This year’s U.S. News & World Report 2019 national university rankings listed Stony Brook University as the 80th-best college in the country, tied with Binghamton University, the Colorado School of Mines, North Carolina State University-Raleigh, Texas Christian University and Yeshiva University.
…Really? Are you sure?
U.S. News’ annual rankings are based on 16 criteria, including freshman retention, graduation rates and the strength of individual departments. Graded on these merits, Stony Brook’s highest-ever spot on this list seems justified. A university press release credits the school’s 17-place jump in rank from last year to a record-high 72 percent graduation rate, smaller class sizes and an improved reputation.

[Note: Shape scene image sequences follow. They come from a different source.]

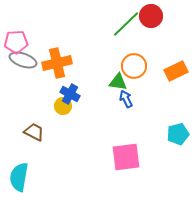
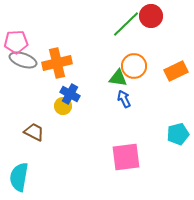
green triangle: moved 4 px up
blue arrow: moved 2 px left
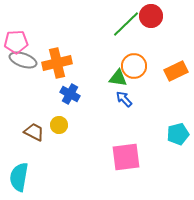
blue arrow: rotated 18 degrees counterclockwise
yellow circle: moved 4 px left, 19 px down
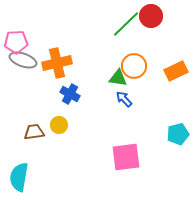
brown trapezoid: rotated 35 degrees counterclockwise
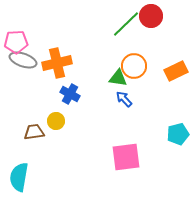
yellow circle: moved 3 px left, 4 px up
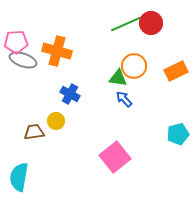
red circle: moved 7 px down
green line: rotated 20 degrees clockwise
orange cross: moved 12 px up; rotated 28 degrees clockwise
pink square: moved 11 px left; rotated 32 degrees counterclockwise
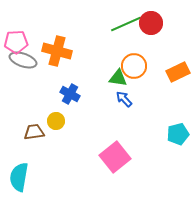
orange rectangle: moved 2 px right, 1 px down
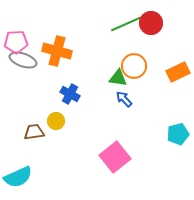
cyan semicircle: moved 1 px left; rotated 124 degrees counterclockwise
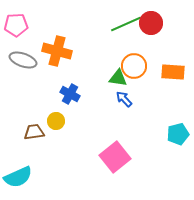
pink pentagon: moved 17 px up
orange rectangle: moved 5 px left; rotated 30 degrees clockwise
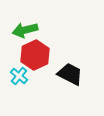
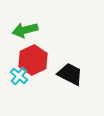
red hexagon: moved 2 px left, 5 px down
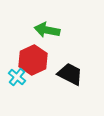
green arrow: moved 22 px right; rotated 25 degrees clockwise
cyan cross: moved 2 px left, 1 px down
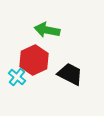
red hexagon: moved 1 px right
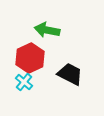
red hexagon: moved 4 px left, 2 px up
cyan cross: moved 7 px right, 5 px down
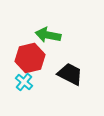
green arrow: moved 1 px right, 5 px down
red hexagon: rotated 12 degrees clockwise
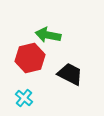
cyan cross: moved 16 px down
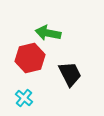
green arrow: moved 2 px up
black trapezoid: rotated 36 degrees clockwise
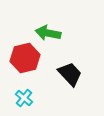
red hexagon: moved 5 px left
black trapezoid: rotated 16 degrees counterclockwise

University President Samuel L. Stanley, Jr. even weighed in on the ranking but downplayed its importance.
“While we are appreciative and pleased with the new data, Stony Brook has become a world-class institution not by managing toward rankings but rather by managing toward mission — exemplary academics, cutting-edge research, state-of-the-art health care, economic vibrancy, and celebrating diversity,” Stanley said.
A handful of the student body seems to agree with U.S. News’ newest list. A poll of students in the university’s Class of 2021 Facebook group showed 47 of 69 respondents either agreed with SBU’s 80th-place status or thought it was too low. The Class of 2022 page was even more positive, with an overwhelming majority of students saying Stony Brook deserved a higher ranking.
Stony Brook absolutely deserves credit for boosting its graduation rates and its reputation as a school, but those positives need to be put in context with an awful lot of negative developments in the last couple years.
Since the Spring 2017 semester, the College of Arts and Sciences has cut its adaptive aquatics program, suspended undergraduate pharmacology, stopped offering speech language pathology courses, merged several foreign language departments, suspended admissions to its theater arts, comparative literature, cinema and cultural studies programs and dropped 20 professors from its writing and rhetoric program. These personnel and program cuts were made to help right a $35-million budget deficit. As of this March, President Stanley claimed in his 2018 Budget Message that the deficit stands at $18.5 million.
The university’s efforts to reduce its debt have also resulted in a hiring freeze, fee increases across the board and a 26-month period where the school’s professor’s union operated without a contract. In the midst of Stony Brook’s budgetary woes, College of Arts and Sciences Dean Sacha Kopp resigned. Kopp never provided a reason for his resignation, but it’s hard to imagine that decision had nothing to do with the school’s ongoing financial crisis.
Recent reports have also shown Stony Brook’s problems extend far beyond the financial realm. A former student is suing history professor Larry Frohman for sexual harassment. Frohman’s penchant for impropriety has been corroborated by at least one other student, who also claimed Provost Michael Bernstein and other university administrators backed up Frohman when she brought her claims to them.
Taken together with issues like the harassment SBU’s swimming and diving team faced from former head coach Janelle Atkinson and numerous Title IX violations over the past few years, Stony Brook University’s status as a HeForShe campus seems to masquerade an environment where abusers have slipped through administrative cracks and in some cases been actively defended by the people responsible for holding them to task.
After spending a year in an almost perpetual PR crisis, it’s hard to think a boosted graduation rate gives Stony Brook enough positives to keep from falling down any ranking of national universities, let alone jumping nearly 20 spots up U.S. News’ list.
While their criteria aren’t flawed here, the main problem is that a publicized plus like this gives the university a bright, shiny bullet point for a press release that might just be enough to eclipse the issues the school is having. Failing to point out the school’s problems is the same as claiming they don’t exist, and sweeping Stony Brook’s problems under the rug puts a whole new class of high school seniors in a position to be blindsided should they choose to come to the so-called 80th-best college in the country.